Chamney: I understand pressure Fagan was under
The four-time Irish men’s 800m champion was sympathetic with Fagan’s fall from grace and subsequent two-year ban.
“Fagan was the master of his own downfall,” said the Crusaders athlete last night.
“I knew he was depressed before he made the decision to take EPO and I do feel sorry for him. There are two sides to this argument, of course. There’s Fagan’s side. No one rang him up to see how he was.
“No one rang him to see was there anything they could do to help him and I felt that [isolation] myself.”
28-year-old Fagan was caught just hours after taking the banned substance by an out-of-competition test at his training base in Arizona. Though he admitted it was his first and only time taking the drugs, Chamney is sympathetic to the runner he grew up with.
“Myself and Martin would be similar enough and I do feel sorry for him. We’re both prone to injuries. We’re both chasing results to try and secure funding — like all athletes, we’re both in an Olympic year and it’s difficult being under pressure, especially when you’ve missed out on competition.
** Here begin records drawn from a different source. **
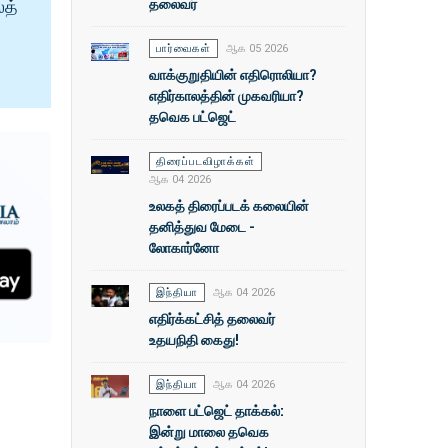
தலைவர்
ைத்
பார்வைகள்
ஆக 05 2026
வாக்குறுதியின் எதிரொலியா?
எதிர்காலத்தின் முகவரியா?
தவெக பட்ஜெட்
திரைப்படவிழாக்கள்
ஆக 04 2026
உலகத் திரைப்படக் கலையின்
தனித்துவ மேடை -
லோகார்னோ
இந்தியா
ஆக 04 2026
எதிர்க்கட்சித் தலைவர்
உதயநிதி கைது!
இந்தியா
ஆக 04 2026
நாளை பட்ஜெட் தாக்கல்:
இன்று மாலை தவெக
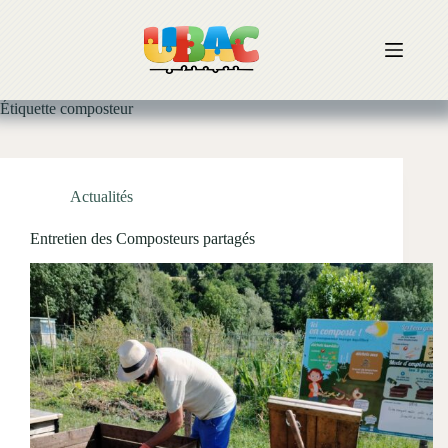
Passer
au
contenu
Étiquette
composteur
Actualités
Entretien des Composteurs partagés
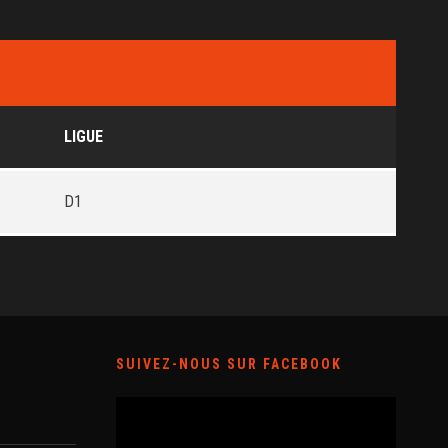
LIGUE
D1
SUIVEZ-NOUS SUR FACEBOOK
“It can be traumatic at times after all the time and effort you put in, you sometimes feel you’re not getting what you deserve.”
He also accused Athletics Ireland of not doing enough to help athletes.
“Personally I know what he was going through. Every year, you are on the chopping block for funding.
“It’s a year-on-year thing, with Athletics Ireland. Part of the problem in athletics here is that every country is professional and they put their athletes on two and three-year programmes [for funding], whereas here it’s year on year. It’s tough to plan ahead because you’re not sure if you’ll have money to pay for your training.”
Fagan went to the Olympics in Beijing but finished with a DNF beside his name after a debilitating Achilles injury saw him pull out halfway through. But quitting the Chicago marathon with injury, on the verge of securing a London Olympics spot, broke him.
“It’s a constant battle,” stressed Chamney. “I’ve been in that situation. I had been expected to make the final of the Europeans in Barcelona and maybe get a top five or six finish because I’d got a grant of €12,000 but I was injured a lot in the run up to it. It was a traumatic year and I’d spent all my money.
“But all the while in the run-up I got no phone call to see how I was. I trained and trained and tried to get every last drop out of myself and in hindsight, I over-trained. I still hadn’t received a phone call, no one spoke to me.
“So I went to the Europeans, ran shit and the next phone call I got was in January, almost six months later, telling me my grant for that year was in jeopardy. They asked me to send an email of what I was doing and that was it, talk to you later kind of thing. “It was very traumatic so I know where Martin’s coming from.”